= Licensed conveyancer =

Type of specialist legal professional in some countries

A licensed conveyancer is a specialist legal professional in the United Kingdom, New Zealand, Australia or South Africa who has been trained to deal with all aspects of property law.

Typically, their tasks might include:
1. Taking instructions from a client in relation to the sale or purchase of land or property
2. Conducting searches in relation to the property with local authorities
3. Advising clients of any incurred costs such as stamp duty land tax and legal fees
4. Drafting contracts setting out the terms of the sale of a property
5. Liaising with mortgage lenders (banks and building societies) to ensure they have all the relevant information
6. Paying costs on behalf of the client such as stamp duty and estate agent fees

Their role is very similar to that of a solicitor dealing with a property transaction. However, rather than being qualified as a solicitor, they will have completed all of the examinations and practical training provided by a regulatory body for licensed conveyancers.

== England and Wales ==
The regulatory body for licensed conveyancers in England and Wales is the Council for Licensed Conveyancers (CLC), established by the Administration of Justice Act 1985 to maintain consistent standards of professionalism and conduct among persons who practice as licensed conveyancers. Licensed conveyancers are also answerable to the Authorised Conveyancing Practitioners Board.

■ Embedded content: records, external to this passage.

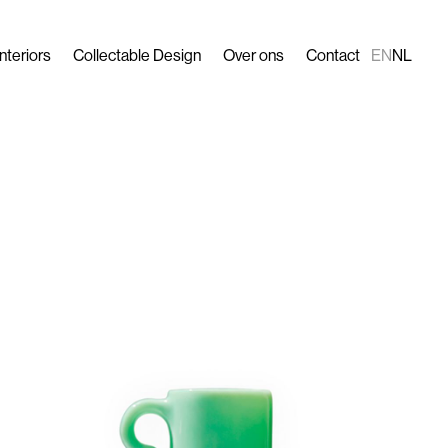
Interiors
Collectable Design
Over ons
Contact
EN
NL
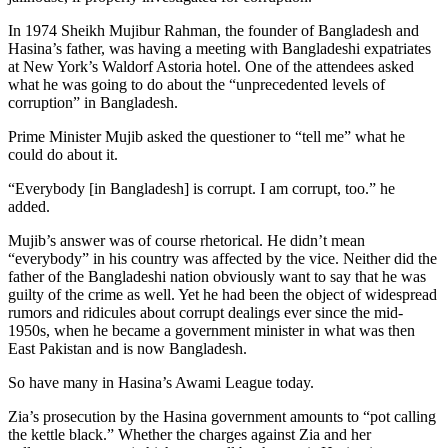
In 1974 Sheikh Mujibur Rahman, the founder of Bangladesh and
Hasina’s father, was having a meeting with Bangladeshi expatriates
at New York’s Waldorf Astoria hotel. One of the attendees asked
what he was going to do about the “unprecedented levels of
corruption” in Bangladesh.
Prime Minister Mujib asked the questioner to “tell me” what he
could do about it.
“Everybody [in Bangladesh] is corrupt. I am corrupt, too.” he
added.
Mujib’s answer was of course rhetorical. He didn’t mean
“everybody” in his country was affected by the vice. Neither did the
father of the Bangladeshi nation obviously want to say that he was
guilty of the crime as well. Yet he had been the object of widespread
rumors and ridicules about corrupt dealings ever since the mid-
1950s, when he became a government minister in what was then
East Pakistan and is now Bangladesh.
So have many in Hasina’s Awami League today.
Zia’s prosecution by the Hasina government amounts to “pot calling
the kettle black.” Whether the charges against Zia and her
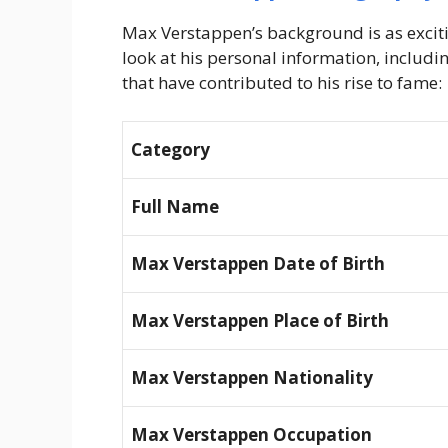
Max Verstappen’s background is as exciting
look at his personal information, including
that have contributed to his rise to fame:
Category
Full Name
Max Verstappen Date of Birth
Max Verstappen Place of Birth
Max Verstappen Nationality
Max Verstappen Occupation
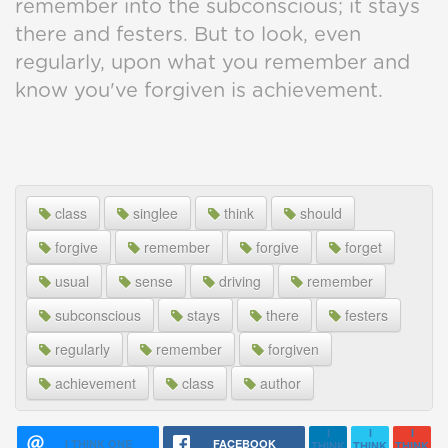
remember into the subconscious; it stays
there and festers. But to look, even
regularly, upon what you remember and
know you've forgiven is achievement.
class
singlee
think
should
forgive
remember
forgive
forget
usual
sense
driving
remember
subconscious
stays
there
festers
regularly
remember
forgiven
achievement
class
author
I
I
I
I THINK ONE
FACEBOOK
THINK
THINK
THINK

A licensed conveyancer must be at least 21 years of age and be considered by the CLC to be a fit and proper person to hold a licence. Gaining the licence entails completing the examinations and practical training provided by the CLC.

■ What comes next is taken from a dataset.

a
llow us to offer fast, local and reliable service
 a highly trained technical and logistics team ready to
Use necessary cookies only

They may be employed by firms of solicitors or other institutions such as banks and property developers. Alternatively, after holding three consecutive annual (limited) licences and being employed for at least three years, they may apply for a full licence and practise on their own or in a partnership.

A licensed conveyancer holding a limited licence is required to complete eight hours of professional training each year (CPD – continuing professional development). Licensed conveyancers with a full licence must complete 12 hours of professional training each year. A large part of this training must relate to property law and practice.

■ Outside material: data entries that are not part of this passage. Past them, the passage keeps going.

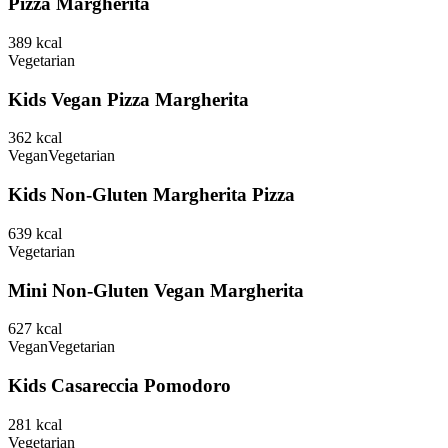
Pizza Margherita
389
kcal
Vegetarian
Kids Vegan Pizza Margherita
362
kcal
Vegan
Vegetarian
Kids Non-Gluten Margherita Pizza
639
kcal
Vegetarian
Mini Non-Gluten Vegan Margherita
627
kcal
Vegan
Vegetarian
Kids Casareccia Pomodoro
281
kcal
Vegetarian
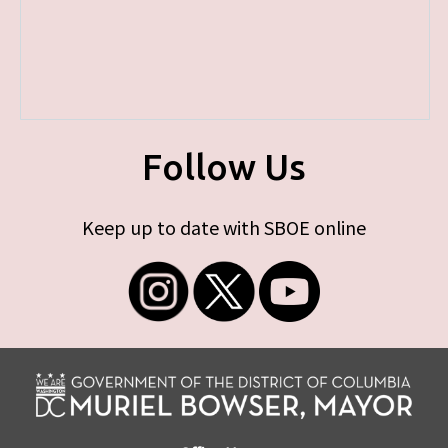
Follow Us
Keep up to date with SBOE online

Like solicitors and barristers, licensed conveyancers are also commissioners for oaths. A commissioner for oaths is a person appointed by the Lord Chancellor with power to administer oaths or take affidavits.

== Australia ==
Conveyancing work may be performed by lawyers and/or licensed conveyancers (people who are not lawyers, but are licensed under the Conveyancers Act 2006 (VIC)).

In Australia, licensed conveyancers are governed by consumer protection legislations and regulators of the various States. Each State and Territory has different legislation governing Licensed Conveyancers.

- In Victoria, a conveyancer must be licensed and are regulated by the Business Licensing Authority (BLA), a division of Consumer Affairs Victoria. Licensed conveyancers must also comply with all requirements pursuant to under the Conveyancers Act 2006 (Victoria).
- In New South Wales (NSW), a conveyancer must hold a license issued by the NSW Fair Trading body. They are regulated by the Conveyancers Licensing Act 2003 and the Conveyancers Licensing Regulation 2015.
- Unlike other Australian states, Queensland does not have a separate licensing system for conveyancers; instead, conveyancing is typically performed by solicitors with a Practising Certificate issued by the Queensland Law Society, as required under the Legal Profession Act 2007 (Qld)

Licensed conveyancers must complete a Diploma or Advanced Diploma in Conveyancing, as well as practical training under the supervision of an Australian Legal Practitioner. They must be 18 years of age and considered able to perform conveyancing tasks. Anyone who is insolvent, under administration, a represented person under the Guardianship and Administration Act 1986, or currently disqualified from holding a conveyancing license, is disqualified.

To be issued with a license, applicants must be approved by the BLA body after application checks and record checks are made.

Conveyancers may be employed by law firms, solicitors, conveyancing firms, banks, and property developers. A conveyancer can also obtain a license to run their own licensed conveyancing business.